::: The input :::
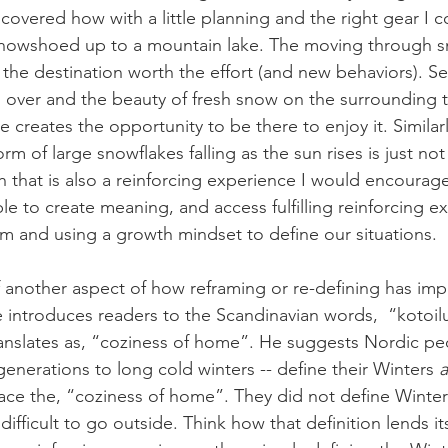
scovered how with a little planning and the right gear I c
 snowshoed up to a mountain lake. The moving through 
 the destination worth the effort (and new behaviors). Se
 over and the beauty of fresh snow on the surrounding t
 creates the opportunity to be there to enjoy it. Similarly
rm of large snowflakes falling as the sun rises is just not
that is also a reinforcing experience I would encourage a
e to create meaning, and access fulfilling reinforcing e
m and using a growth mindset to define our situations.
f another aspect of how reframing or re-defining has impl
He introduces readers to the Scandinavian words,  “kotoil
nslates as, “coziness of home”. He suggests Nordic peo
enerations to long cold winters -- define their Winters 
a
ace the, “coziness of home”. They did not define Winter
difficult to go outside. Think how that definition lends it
:::
**Description of the task**
Could you restate word for word the lines above, from the one that contains "snowshoed up to" through the one that contains "He introduces readers", and no others?

**Output for this task**
 snowshoed up to a mountain lake. The moving through 
 the destination worth the effort (and new behaviors). Se
 over and the beauty of fresh snow on the surrounding t
 creates the opportunity to be there to enjoy it. Similarly
rm of large snowflakes falling as the sun rises is just not
that is also a reinforcing experience I would encourage a
e to create meaning, and access fulfilling reinforcing e
m and using a growth mindset to define our situations.
f another aspect of how reframing or re-defining has impl
He introduces readers to the Scandinavian words,  “kotoil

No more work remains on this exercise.